Which Models Perform Better in Inheritance Reasoning?

哪些模型在继承推理任务中表现更佳？

Abstract: This paper presents the participation of team PSL in the QIAS 2026 Shared Task on Arabic Islamic inheritance reasoning. The task evaluates the ability of large language models to solve inheritance cases that require legal interpretation, multi-step reasoning, and precise numerical computation. We compare commercial and open-source models under a unified prompting strategy to assess their effectiveness in structured legal reasoning with minimal task-specific adaptation.

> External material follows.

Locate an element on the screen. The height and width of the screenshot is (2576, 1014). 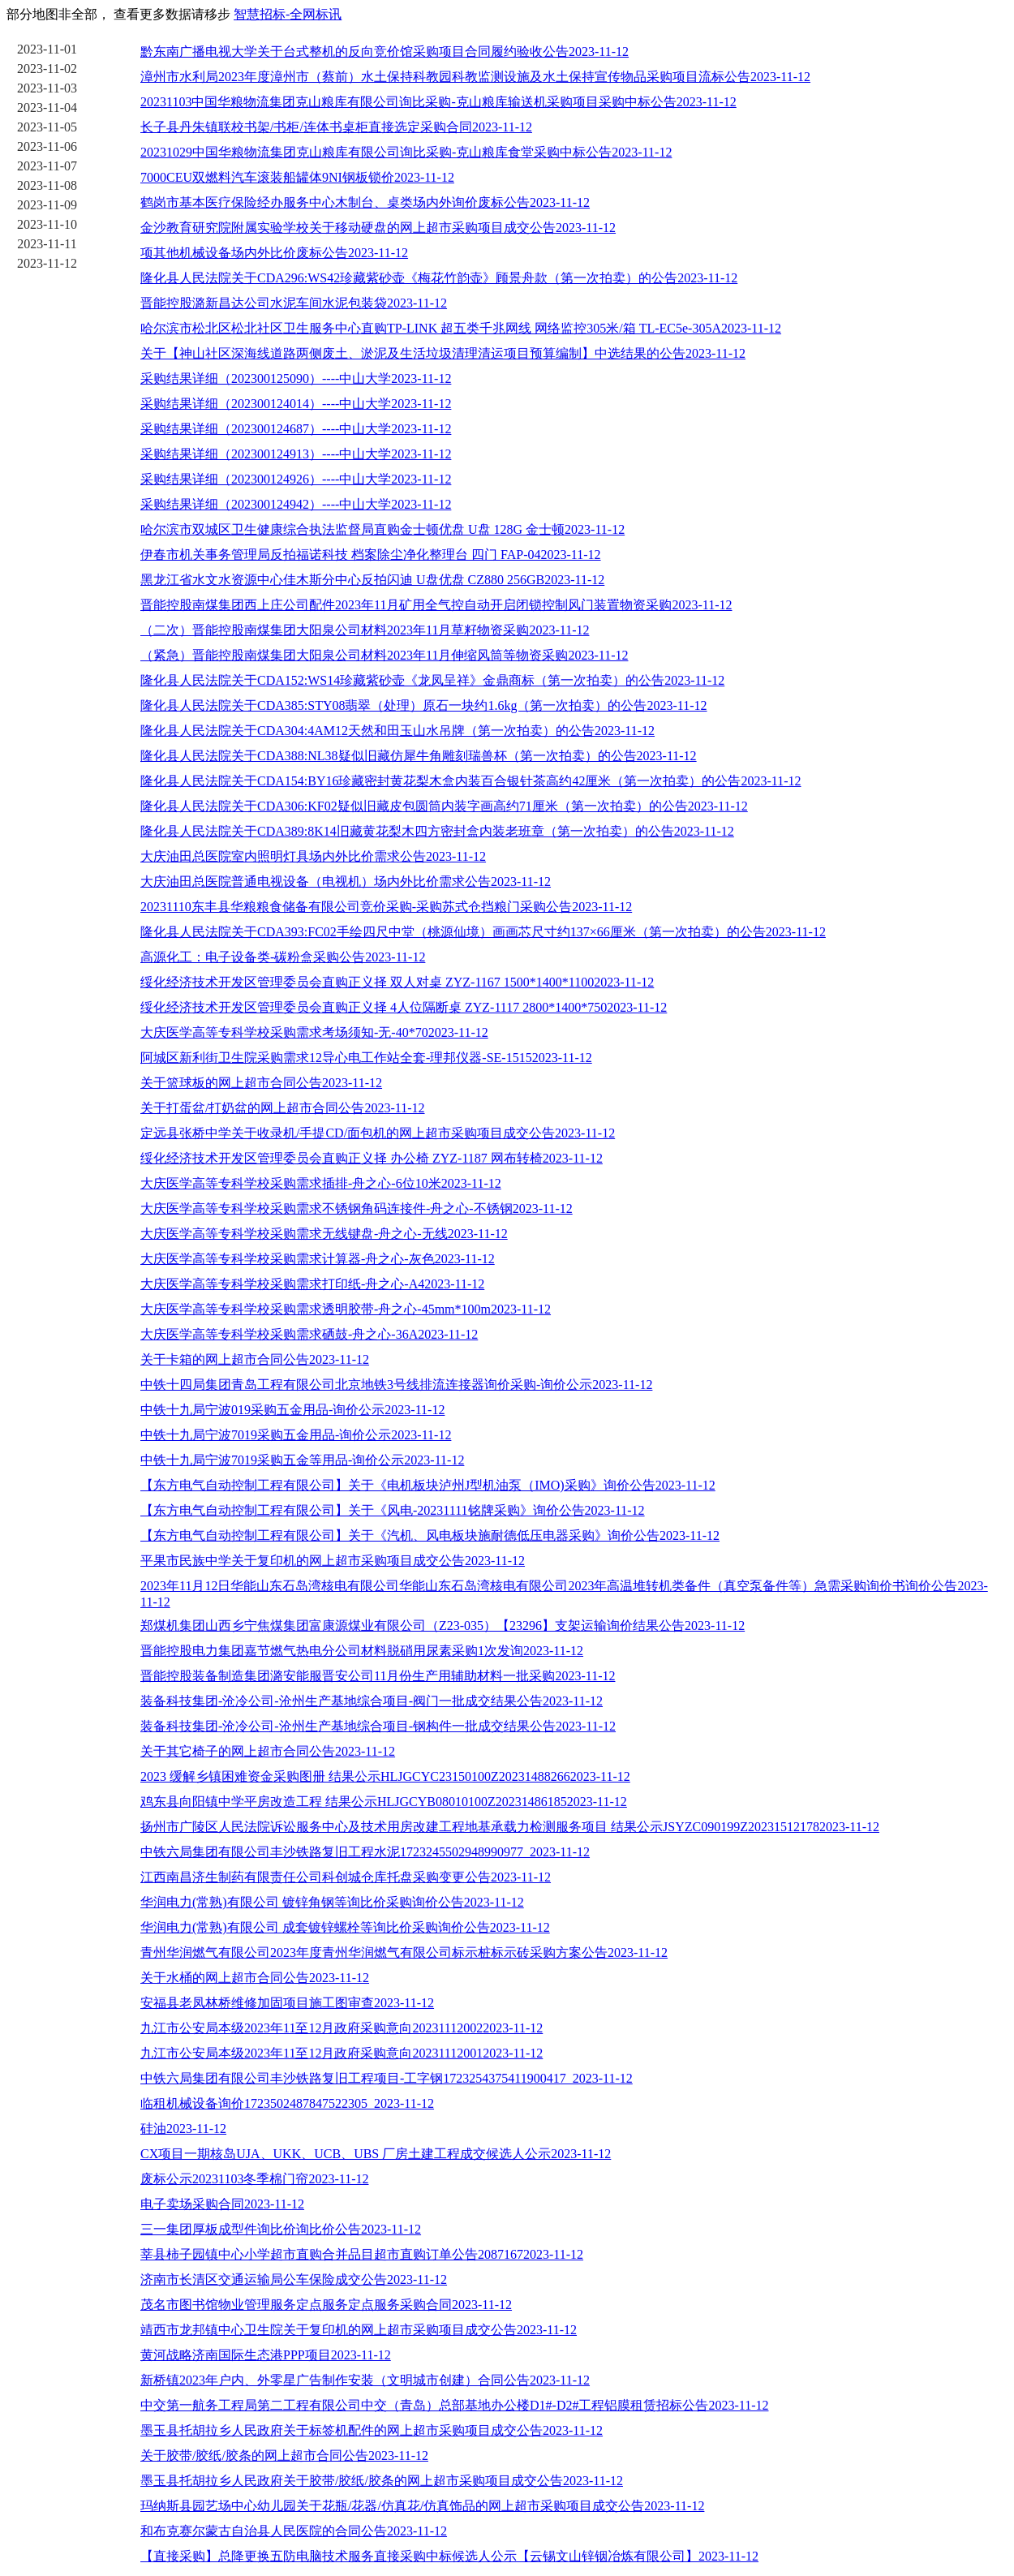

摘要： 本文介绍了 PSL 团队参与 QIAS 2026 阿拉伯伊斯兰继承推理共享任务的情况。该任务旨在评估大型语言模型解决继承案例的能力，这些案例要求模型具备法律解释、多步推理以及精确数值计算的能力。我们通过统一的提示策略对比了“商业模型”与“开源模型”，以评估它们在几乎无需特定任务适配的情况下，进行结构化法律推理的有效性。

Our results show a clear gap in reliability between the two model families. Commercial models demonstrate stronger performance in identifying eligible heirs, applying exclusion rules, and maintaining consistency across reasoning steps. In contrast, open-source models exhibit greater instability, particularly in cases involving dependent legal decisions and fractional share adjustments. The best performance is achieved by Gemini 2.5 Flash, with an MRE of $0.989$.

我们的研究结果显示，这两类模型在可靠性方面存在明显差距。商业模型在识别合法继承人、应用排除规则以及保持推理步骤的一致性方面表现出更强的能力。相比之下，开源模型表现出更大的不稳定性，特别是在涉及从属法律决策和份额分数调整的案例中。表现最佳的模型是 Gemini 2.5 Flash，其 MRE（平均相对误差）达到了 0.989。